Tuesday, March 23, 2010

Jewish Origins of Gnosticism

I am becoming increasingly convinced that Gnosticism had a Jewish origin. After the Jewish revolts against Rome in 66-70 and 132-35 AD, Judaism went in one of two directions. Rabbinic Judaism that tried to compensate for the absence of the temple and expulsion from the land through a very manufactured micro-piety built on Torah and Halakah, and those that effectively tried to make Judaism palatable to the middle platonic zeitgeist by turning Judaism effectively into a pagan religion, i.e., Gnosticism.

I think support for this view, at least partly, is found in Philo. In Opificio, Philo attributes the creation of the cosmos to God, but the creation of human beings is outsourced to other heavenly beings so as to make God one step removed from the sin of human subjects (the mediating entities are "gods" and "reason" in Opif. 25, 27). This is a move clearly towards the demiurgal creationism whereby, for the sake of theodicy, God is removed from the creation and evils of humanity. In addition, the Gospel of Thomas is not a Gnostic document per se since it lacks demiurgal creationism, but it is certainly conducive to Gnostic beliefs and very probably found a home in Gnostic circles (hence its inclusion in the Nag Hammadi Codices). But despite all its rhetoric against the followers of Jesus (e.g., Matthew, Peter, etc.), Gos. Thom. 12 still holds James in relatively high regard. So I wonder if Gnosticism filtered into Christianity via second century Jewish Christianity.


Ben White said...

Michael - Two questions for you.

1) Philo predates both of the Jewish wars. Do you see a necessary connection between these wars and middle-platonizing Judaism?

2) Is it possible to read John 1:3, Colossians 1:15-16; and 1 Cor 8.6 in this same light? The Son as intermediary between the Father and his creation? If so, is this "turning Christianity effectively into a pagan religion"?

Would love your thoughts on these.

Rico said...

I can't remember sources at present (probably some recent Pastoral Epistles commentaries -- Towner? Witherington? Marshall?) but I'm sure I've read that what some chalk up to gnosticism in the Pastorals and later Paulines can also be read as influence from Judaism/Judaizers.
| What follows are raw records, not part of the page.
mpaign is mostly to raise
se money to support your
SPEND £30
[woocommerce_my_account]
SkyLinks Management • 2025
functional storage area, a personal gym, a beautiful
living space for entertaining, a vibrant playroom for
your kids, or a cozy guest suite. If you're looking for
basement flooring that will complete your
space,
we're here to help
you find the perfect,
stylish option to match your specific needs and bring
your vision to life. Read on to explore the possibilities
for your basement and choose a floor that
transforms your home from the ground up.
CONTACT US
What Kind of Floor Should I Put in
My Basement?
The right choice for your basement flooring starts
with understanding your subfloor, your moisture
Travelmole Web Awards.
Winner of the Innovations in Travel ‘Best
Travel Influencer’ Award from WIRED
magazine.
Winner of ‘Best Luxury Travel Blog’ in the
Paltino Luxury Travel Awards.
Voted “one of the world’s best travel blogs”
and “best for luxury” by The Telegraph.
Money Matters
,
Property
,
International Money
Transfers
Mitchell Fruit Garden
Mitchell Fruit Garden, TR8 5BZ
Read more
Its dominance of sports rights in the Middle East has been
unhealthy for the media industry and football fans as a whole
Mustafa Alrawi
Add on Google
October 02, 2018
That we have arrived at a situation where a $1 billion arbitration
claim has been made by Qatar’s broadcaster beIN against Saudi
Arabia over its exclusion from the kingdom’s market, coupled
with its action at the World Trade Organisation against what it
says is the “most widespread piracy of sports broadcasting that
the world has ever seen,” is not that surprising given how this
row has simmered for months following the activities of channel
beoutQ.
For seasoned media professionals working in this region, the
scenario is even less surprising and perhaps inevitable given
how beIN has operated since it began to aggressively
Might be a good trail to follow. This is typically used to try to date the Pastorals earlier (removing a gnostic influence/context) makes this possible, so more likely to find in those towing the Pauline authorship line.

Anders Branderud said...

Quote: “So I wonder if Gnosticism filtered into Christianity via second century Jewish Christianity.”
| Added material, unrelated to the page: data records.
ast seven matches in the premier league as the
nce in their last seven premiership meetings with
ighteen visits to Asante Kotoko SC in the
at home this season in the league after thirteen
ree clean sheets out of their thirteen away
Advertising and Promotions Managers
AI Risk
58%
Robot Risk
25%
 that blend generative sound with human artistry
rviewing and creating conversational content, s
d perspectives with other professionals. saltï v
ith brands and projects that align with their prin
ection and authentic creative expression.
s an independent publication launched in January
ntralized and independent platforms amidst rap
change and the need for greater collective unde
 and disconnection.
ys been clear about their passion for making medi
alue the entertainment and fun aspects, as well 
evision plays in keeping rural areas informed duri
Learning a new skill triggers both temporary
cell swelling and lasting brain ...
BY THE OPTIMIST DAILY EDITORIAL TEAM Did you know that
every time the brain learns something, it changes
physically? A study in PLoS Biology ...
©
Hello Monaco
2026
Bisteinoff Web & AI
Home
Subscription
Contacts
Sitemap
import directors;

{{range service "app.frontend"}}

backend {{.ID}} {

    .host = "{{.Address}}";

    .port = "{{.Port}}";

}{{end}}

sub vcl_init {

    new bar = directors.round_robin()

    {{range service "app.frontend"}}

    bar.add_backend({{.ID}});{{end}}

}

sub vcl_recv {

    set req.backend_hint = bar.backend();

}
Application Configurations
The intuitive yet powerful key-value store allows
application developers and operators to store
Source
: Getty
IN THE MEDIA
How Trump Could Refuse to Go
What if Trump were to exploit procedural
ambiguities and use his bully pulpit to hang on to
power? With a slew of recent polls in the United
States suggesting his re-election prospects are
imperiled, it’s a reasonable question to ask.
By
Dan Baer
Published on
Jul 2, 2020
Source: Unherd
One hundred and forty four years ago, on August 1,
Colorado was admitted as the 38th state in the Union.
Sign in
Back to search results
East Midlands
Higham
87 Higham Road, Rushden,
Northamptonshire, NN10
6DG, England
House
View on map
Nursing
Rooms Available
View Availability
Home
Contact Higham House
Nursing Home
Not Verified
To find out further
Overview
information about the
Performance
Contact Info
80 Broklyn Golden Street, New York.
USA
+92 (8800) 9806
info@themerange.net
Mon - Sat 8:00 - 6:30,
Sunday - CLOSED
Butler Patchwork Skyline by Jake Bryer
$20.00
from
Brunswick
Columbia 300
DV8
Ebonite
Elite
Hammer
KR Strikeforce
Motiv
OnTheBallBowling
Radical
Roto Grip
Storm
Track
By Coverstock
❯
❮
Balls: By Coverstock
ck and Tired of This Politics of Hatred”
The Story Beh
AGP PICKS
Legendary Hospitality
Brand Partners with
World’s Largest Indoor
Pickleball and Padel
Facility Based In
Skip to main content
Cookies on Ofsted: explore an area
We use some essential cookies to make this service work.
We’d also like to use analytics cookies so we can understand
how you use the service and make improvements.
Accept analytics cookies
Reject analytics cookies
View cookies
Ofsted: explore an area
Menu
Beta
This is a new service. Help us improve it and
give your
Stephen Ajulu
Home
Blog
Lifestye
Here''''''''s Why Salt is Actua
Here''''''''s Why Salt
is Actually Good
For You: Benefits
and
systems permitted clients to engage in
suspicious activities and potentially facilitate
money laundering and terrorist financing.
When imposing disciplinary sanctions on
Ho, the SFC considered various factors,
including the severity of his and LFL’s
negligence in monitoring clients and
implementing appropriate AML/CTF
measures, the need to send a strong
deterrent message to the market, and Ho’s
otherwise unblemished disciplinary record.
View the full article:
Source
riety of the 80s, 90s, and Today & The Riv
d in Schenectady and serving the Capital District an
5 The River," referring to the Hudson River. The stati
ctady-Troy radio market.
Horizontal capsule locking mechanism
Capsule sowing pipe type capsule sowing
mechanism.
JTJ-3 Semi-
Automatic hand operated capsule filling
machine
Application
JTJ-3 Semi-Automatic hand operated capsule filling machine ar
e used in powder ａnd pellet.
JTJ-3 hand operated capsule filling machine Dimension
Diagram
(le-havdil), A analysis (found here: www.netzarim.co.il (that is the only legitimate Netzarim)) of all extant source documents and archaeology using a rational and logical methodology proves that the historical Ribi Yehosuha ha-Mashiakh (the Messiah) from Nazareth and his talmidim (apprentice-students), called the Netzarim, taught and lived Torah all of their lives; and that Netzarim and Christianity were always antithetical.
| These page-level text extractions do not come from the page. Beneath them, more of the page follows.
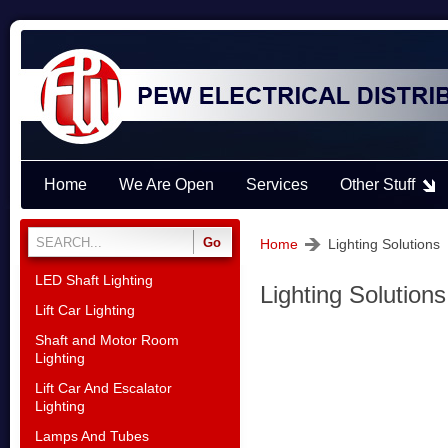
Home
We Are Open
Services
Other Stuff
Home
Lighting Solutions
LED Shaft Lighting
Lighting Solutions
Lift Car Lighting
Shaft and Motor Room
Lighting
Lift Car And Escalator
Lighting
Lamps And Tubes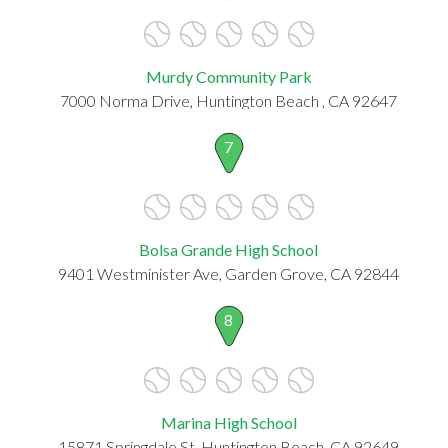
Murdy Community Park
7000 Norma Drive, Huntington Beach , CA 92647
7
Bolsa Grande High School
9401 Westminister Ave, Garden Grove, CA 92844
8
Marina High School
15871 Springdale St, Huntington Beach, CA 92649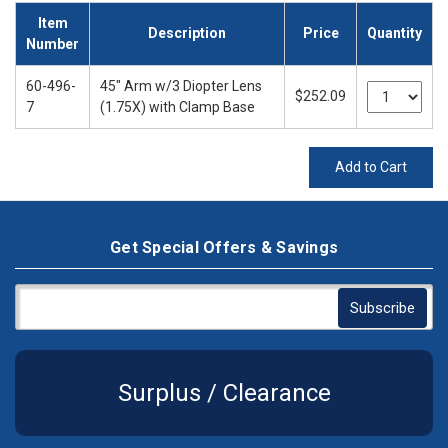
Item
Description
Price
Quantity
Number
60-496-
45" Arm w/3 Diopter Lens
$252.09
7
(1.75X) with Clamp Base
Add to Cart
Get Special Offers & Savings
Surplus / Clearance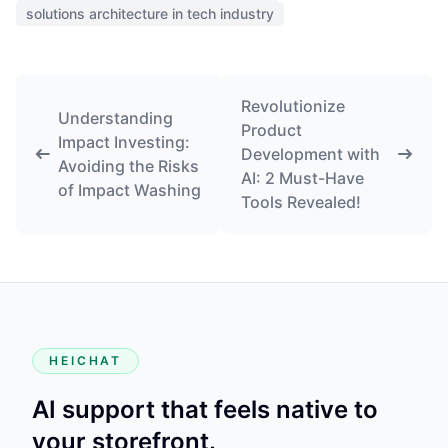
solutions architecture in tech industry
Revolutionize
Understanding
Product
Impact Investing:
Development with
Avoiding the Risks
AI: 2 Must-Have
of Impact Washing
Tools Revealed!
HEICHAT
AI support that feels native to
your storefront.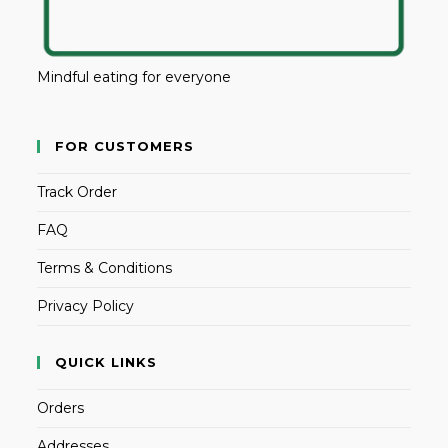
Mindful eating for everyone
FOR CUSTOMERS
Track Order
FAQ
Terms & Conditions
Privacy Policy
QUICK LINKS
Orders
Addresses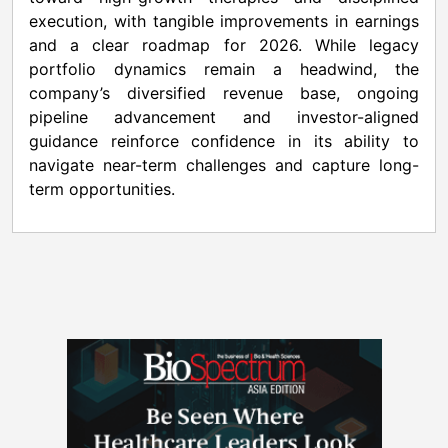
execution, with tangible improvements in earnings
and a clear roadmap for 2026. While legacy
portfolio dynamics remain a headwind, the
company’s diversified revenue base, ongoing
pipeline advancement and investor-aligned
guidance reinforce confidence in its ability to
navigate near-term challenges and capture long-
term opportunities.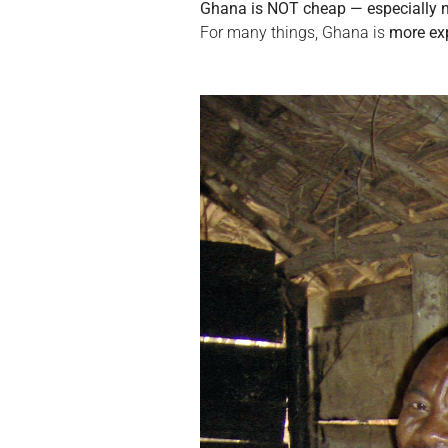
Ghana is NOT cheap — especially no
For many things, Ghana is 
more ex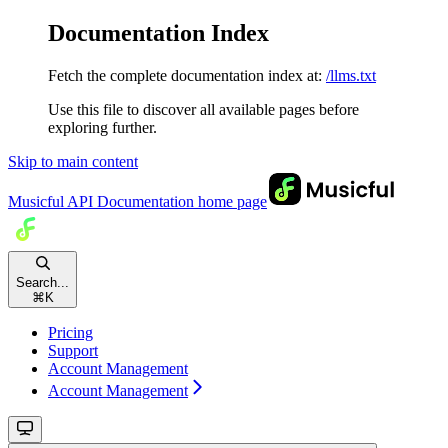
Documentation Index
Fetch the complete documentation index at:
/llms.txt
Use this file to discover all available pages before
exploring further.
Skip to main content
Musicful API Documentation
home page
Search...
⌘
K
Pricing
Support
Account Management
Account Management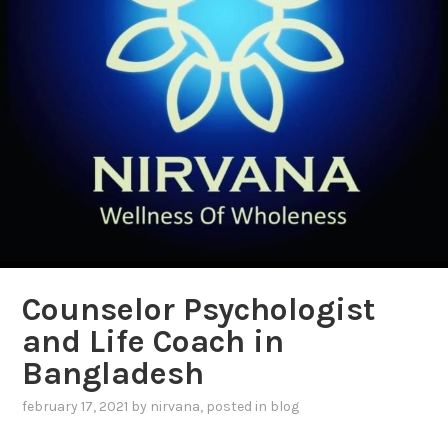
Counselor Psychologist
and Life Coach in
Bangladesh
february 17, 2021
by
nirvana
, posted in
blog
Judaism and Christianity have always been two antithetical religions, and thus the term “Jewish Christianity” is an oxymoron
The mitzwot (directives or military-style orders) in Torah (claimed in Tan’’kh (the Jewish Bible) to be the instructions of the Creator), the core of the Judaism, are an indivisible whole. Rejecting any one constitutes rejecting of the whole… and the Church rejected many mitzwot, for example rejecting to observe the Shabat on the seventh day in the Jewish week. Examples are endless. Devarim (“Deuteronomy”) 13.1-6 explicitly precludes the Christian “NT”. Devarim 13:1-6 forbids the addition of mitzwot and subtraction of mitzwot from Torah.

Ribi Yehoshuas talmidim Netzarim still observes Torah non-selectively to their utmost today and the research in the above website implies that becoming one of Ribi Yehoshuas Netzarim-followers is the only way to follow him.

jeff miller said...

I would be interested in what you might think of Michael Williams' "Rethinking Gnosticism: An Argument for Dismantling a Dubious Category"

I still find Adolf Harnack's idea helpful...that what we call "Gnosticism" was the acute Hellenization of Christianity; whereas what we call "Catholicism" was the chronic Hellenization of Christianity. Not that his was the best definition of "Christianity".

TonyTheProf said...

In "Jesus and the Gospel of Judas", N.T. Wright comes to very similar conclusions about its origins.

jk kiser said...

I think you could look at John's gospel as having an anti-gnostic polemic. I think gnosticism roots go back as far as Plato. The use of the demiurge took on anti-Jewish tones i.e. Israel/Torah/the G-d of Abraham, the
Creator G-d of the Jewish people/ the 'Law" all came to be seen as inferior to what eventually developed theologically in Gentile/Hellenistic 'Christian' circles.
I think the Gospel of John can be read in such a way as to tie together the history and identity of the G-d of Israel with the life of Jesus "In the beginning was the Word and the Word was with G-d and the Word was G-d." The G-d of Israel is NOT relegated to any secondary or inferior status.